For more details, make sure to check out Abhishek's fantastic write-up of the competition, which includes some truly terrifying deepdream images of bees!
2nd Place - L.V.S.
Name: Vitaly Lavrukhin
Home base: Moscow, Russia
Background: I am a researcher with 9 years of experience both in industry and academia. Currently, I am working for Samsung and dealing with machine learning developing intelligent data processing algorithms. My previous experience was in the field of digital signal processing and fuzzy logic systems.
Method overview: I employed convolutional neural networks, since nowadays they are the best tool for computer vision tasks . The provided dataset contains only two classes and it is relatively small. So to get higher accuracy, I decided to fine-tune a model pre-trained on ImageNet data.
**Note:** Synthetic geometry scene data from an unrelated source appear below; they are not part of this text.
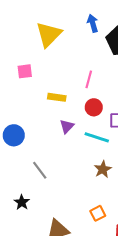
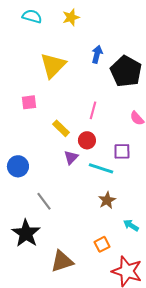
blue arrow: (93, 23) -> (97, 54), turned 30
yellow rectangle: (57, 97) -> (61, 128), turned 36
red circle: (94, 107) -> (87, 140), moved
black star: (22, 202) -> (26, 233), size x1.8

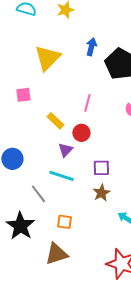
purple square: (122, 151) -> (101, 168), moved
cyan line: (101, 168) -> (61, 176), moved
orange square: (102, 244) -> (64, 222), moved, turned 35

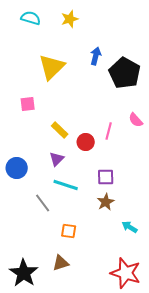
pink line: (87, 103) -> (109, 131), moved
purple triangle: (65, 150) -> (57, 159), moved
black star: (20, 226) -> (24, 273), moved
brown triangle: (56, 254) -> (61, 263), size x0.7

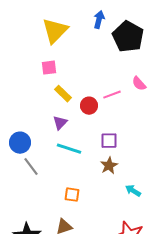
pink square: (28, 104) -> (49, 68), moved
pink line: (109, 131) -> (112, 95), turned 54
blue circle: (17, 168) -> (20, 143), moved
gray line: (43, 203) -> (31, 167), moved

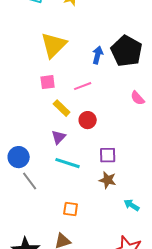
blue arrow: (99, 20) -> (98, 55), moved
pink line: (112, 95) -> (83, 86), moved
brown star: (109, 166) -> (108, 180), turned -30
Fine-tuning almost always produces better results .
There are many publicly available pre-trained models. But some of them have license restricted to non-commercial academic research only (e.g., models by Oxford VGG group). It is incompatible with the challenge rules. That is why I decided to take open GoogLeNet model pre-trained by Sergio Guadarrama from BVLC .
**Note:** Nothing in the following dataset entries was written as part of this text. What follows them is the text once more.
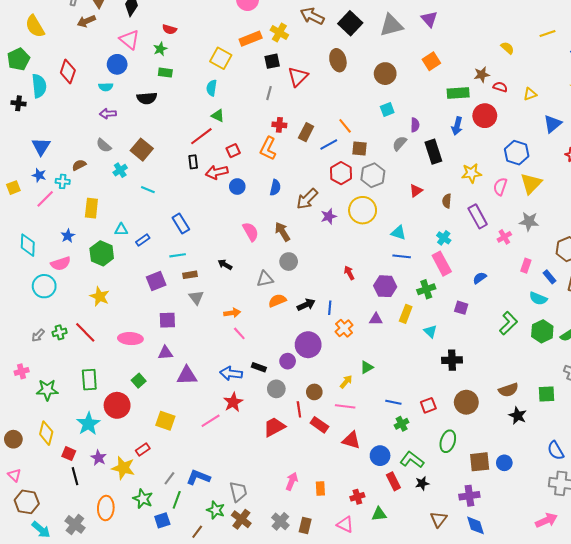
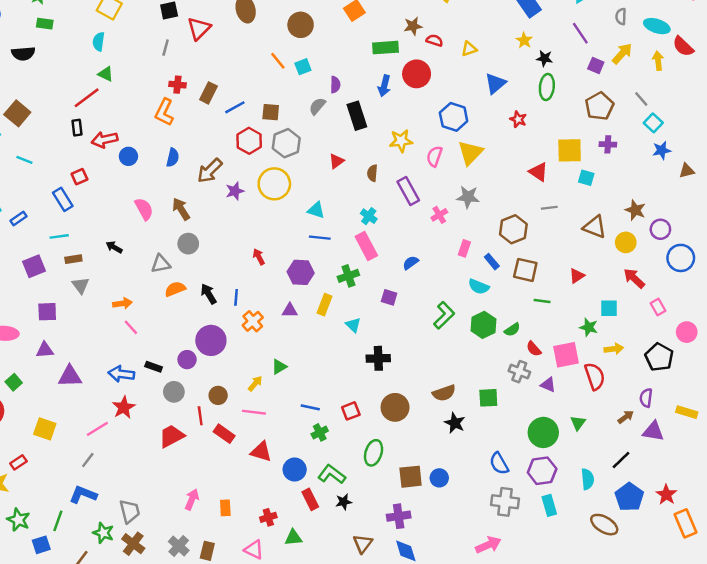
orange line: (345, 126) -> (278, 61), moved
red square: (233, 151) -> (79, 177), moved
black arrow: (306, 305) -> (209, 294), turned -96
gray line: (169, 478) -> (88, 460), moved

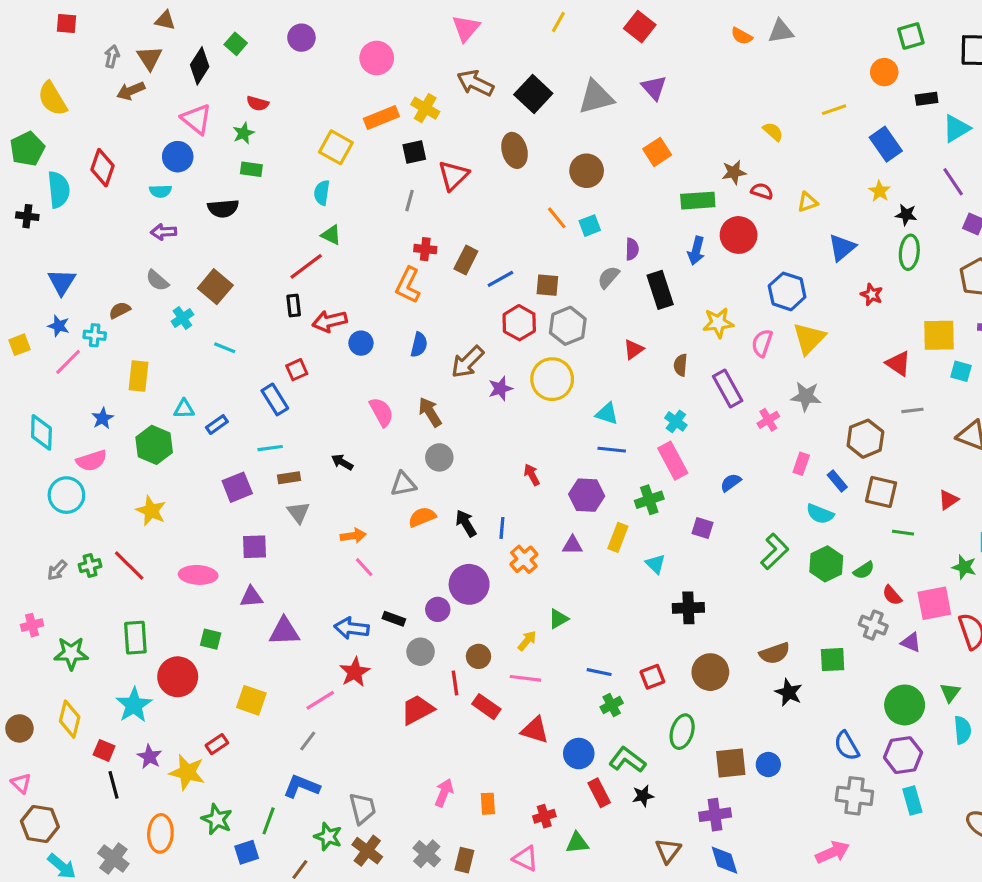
green square: (14, 382) -> (211, 639), turned -35
cyan semicircle: (587, 479) -> (963, 730), moved

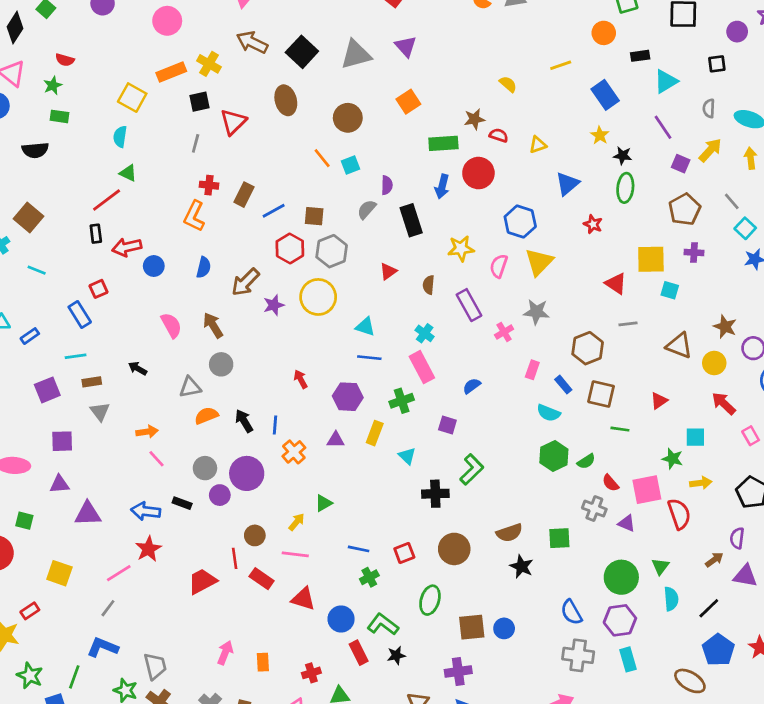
green L-shape: (775, 551) -> (472, 469), moved
gray circle: (421, 652) -> (205, 468), moved

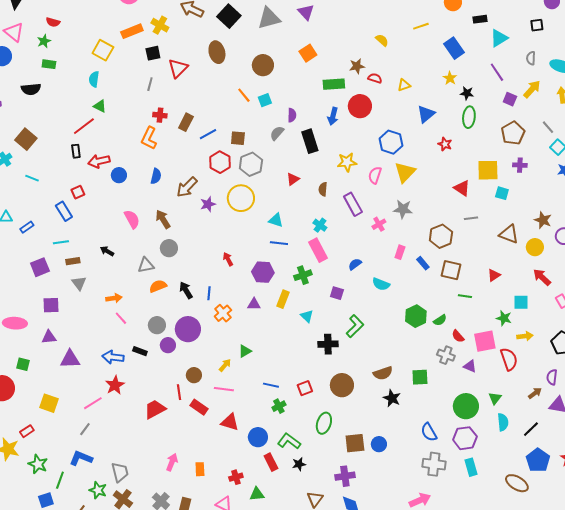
cyan semicircle: (549, 413) -> (381, 284), moved
green star: (30, 676) -> (38, 464), moved

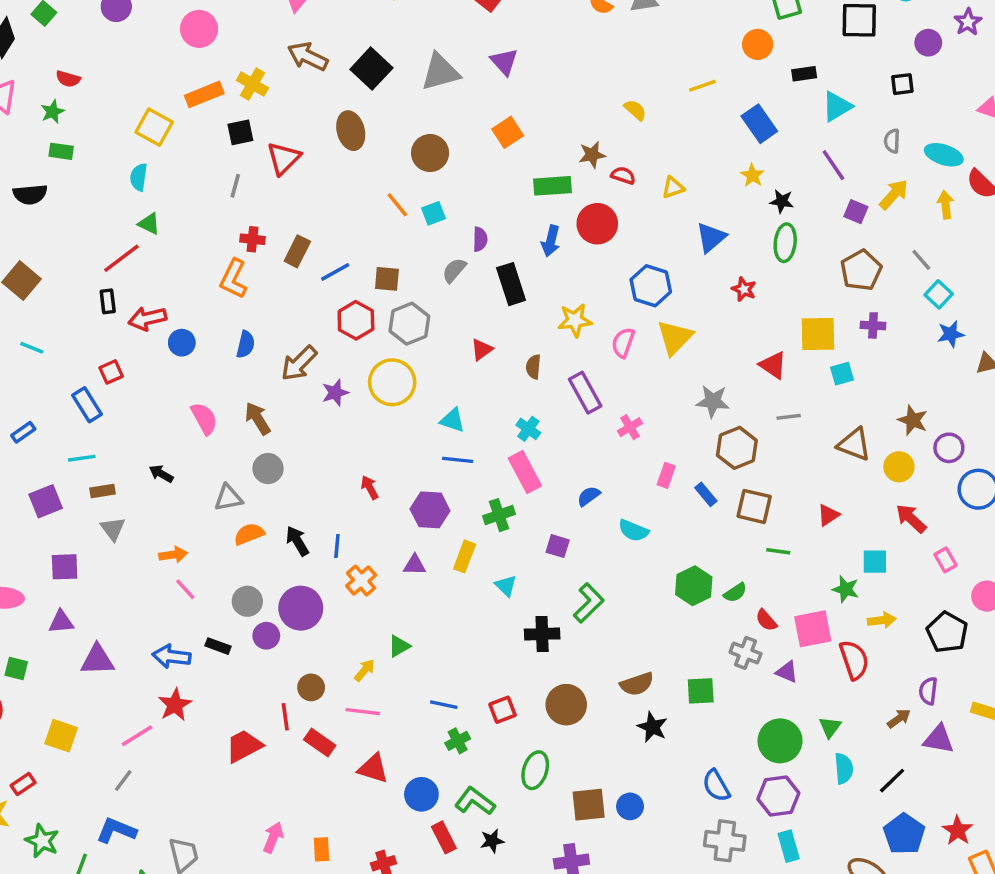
cyan square: (502, 193) -> (842, 374), turned -32
gray star: (403, 209) -> (713, 401), moved

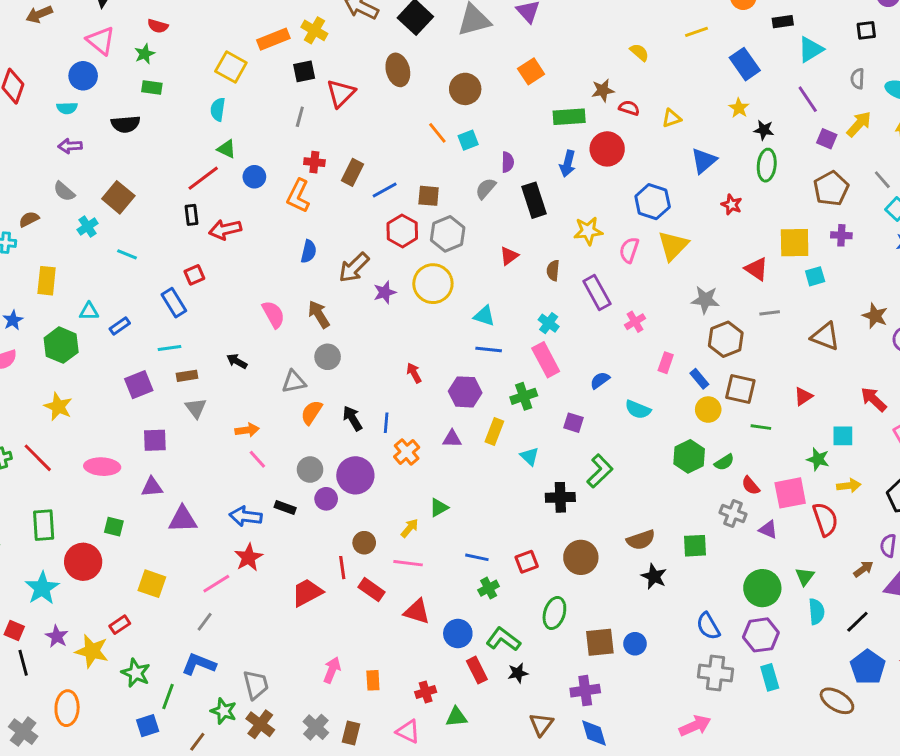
blue circle: (182, 343) -> (254, 177), moved
yellow circle: (899, 467) -> (708, 410), moved
orange semicircle: (249, 534) -> (311, 412), turned -35

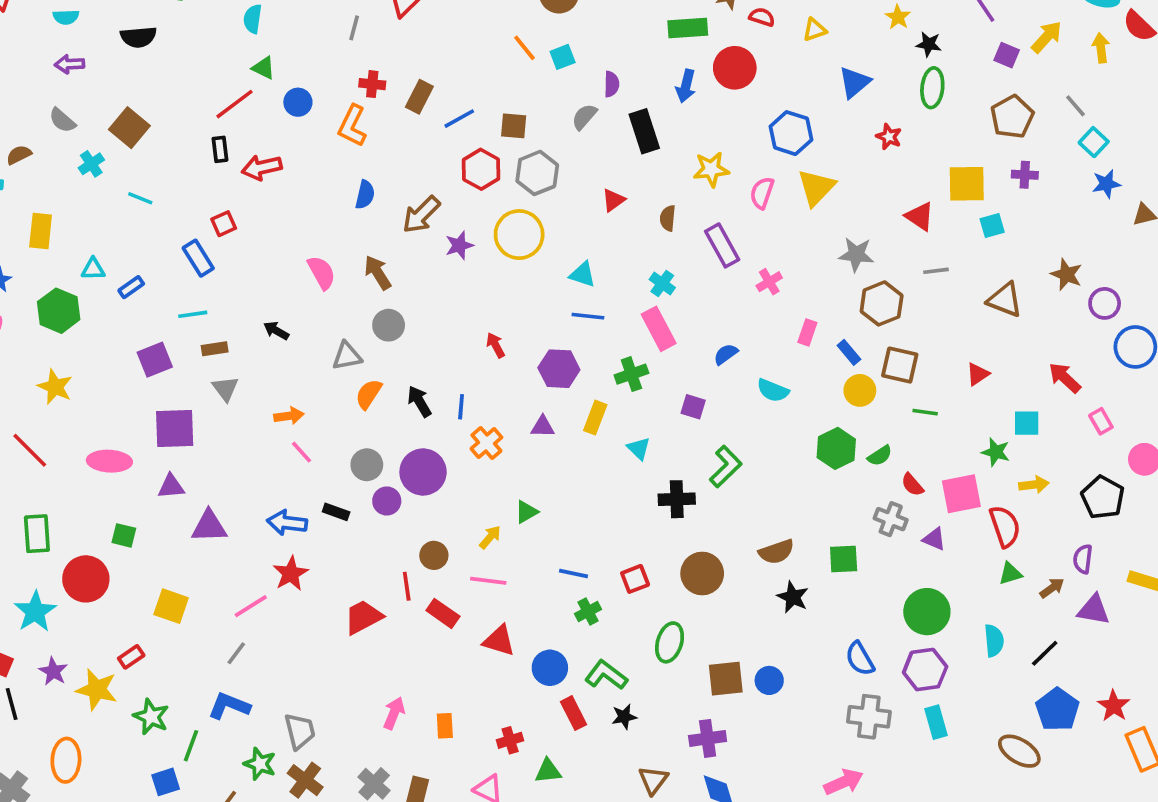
purple square: (155, 440) -> (175, 428), size x1.4
green triangle: (805, 576) -> (1010, 574), moved, turned 36

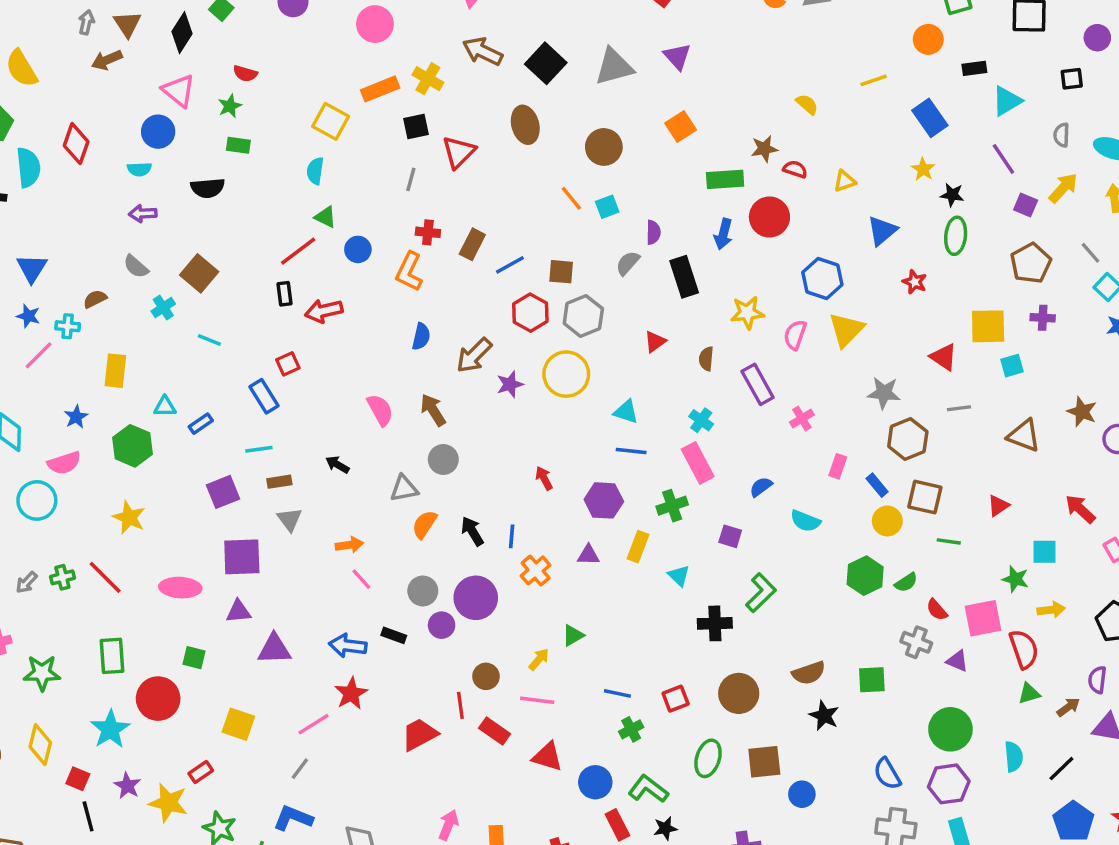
brown square: (726, 679) -> (764, 762), moved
One can fine-tune a whole model as is but I tried to modify pre-trained model in such a way, that could improve its performance. Specifically, I considered parametric rectified linear units (PReLUs) proposed by Kaiming He et al. . That is, I replaced all regular ReLUs in the pre-trained model with PReLUs. After fine-tuning the model showed higher accuracy and AUC in comparison with the original ReLUs-based model.
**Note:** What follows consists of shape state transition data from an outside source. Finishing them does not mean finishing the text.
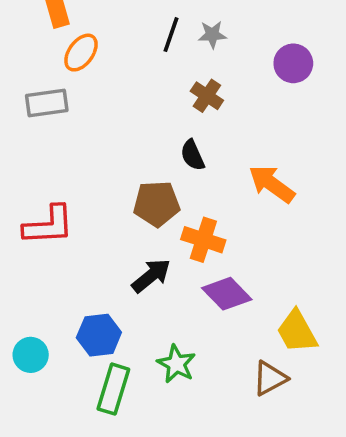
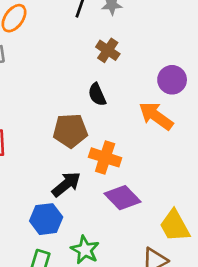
purple circle: (293, 63) -> (172, 80), moved
blue hexagon: (99, 335) -> (46, 219), moved

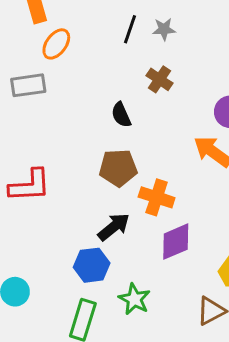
black semicircle: (97, 94) -> (121, 115), moved
purple diamond: (122, 198) -> (176, 242), turned -69

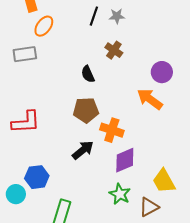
blue hexagon: (92, 265) -> (37, 177), moved
green star: (134, 299) -> (120, 194), moved

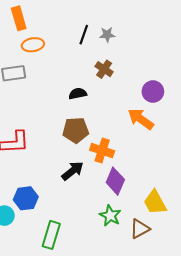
orange ellipse: (44, 26) -> (33, 45), turned 45
black semicircle: (88, 74) -> (78, 94), turned 102
purple diamond: (125, 160) -> (115, 181), turned -44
In order to evaluate my solution and tune hyperparameters I employed 10-fold cross-validation. Then I checked on the leaderboard which model is better: the one trained on the whole train data with hyperparameters set from cross-validation models or the averaged ensemble of cross- validation models. It turned out the ensemble yields higher AUC. To improve the solution further, I evaluated different sets of hyperparameters and various pre- processing techniques (including multiple image scales and resizing methods). I ended up with three groups of 10-fold cross-validation models.
3rd Place - loweew
Name: Edward W. Lowe
Home base: Boston, MA
Background: As a Chemistry graduate student in 2007, I was drawn to GPU computing by the release of CUDA and its utility in popular molecular dynamics packages. After finishing my Ph.D. in 2008, I did a 2 year postdoctoral fellowship at Vanderbilt University where I implemented the first GPU-accelerated machine learning framework specifically optimized for computer-aided drug design (bcl::ChemInfo) which included deep learning. I was awarded an NSF CyberInfrastructure Fellowship for Transformative Computational Science (CI-TraCS) in 2011 and continued at Vanderbilt as a Research Assistant Professor. I left Vanderbilt in 2014 to join FitNow, Inc in Boston, MA (makers of LoseIt! mobile app) where I direct Data Science and Predictive Modeling efforts. Prior to this competition, I had no experience in anything image related. This was a very fruitful experience for me.
Method overview: Because of the variable positioning of the bees and quality of the photos, I oversampled the training sets using random perturbations of the images. I used ~90/10 split training/ validation sets and only oversampled the training sets. The splits were randomly generated. This was performed 16 times (originally intended to do 20-30, but ran out of time).
I used the pre-trained googlenet model provided by caffe as a starting point and fine-tuned on the data sets. Using the last recorded accuracy for each training run, I took the top 75% of models (12 of 16) by accuracy on the validation set. These models were used to predict on the test set and predictions were averaged with equal weighting.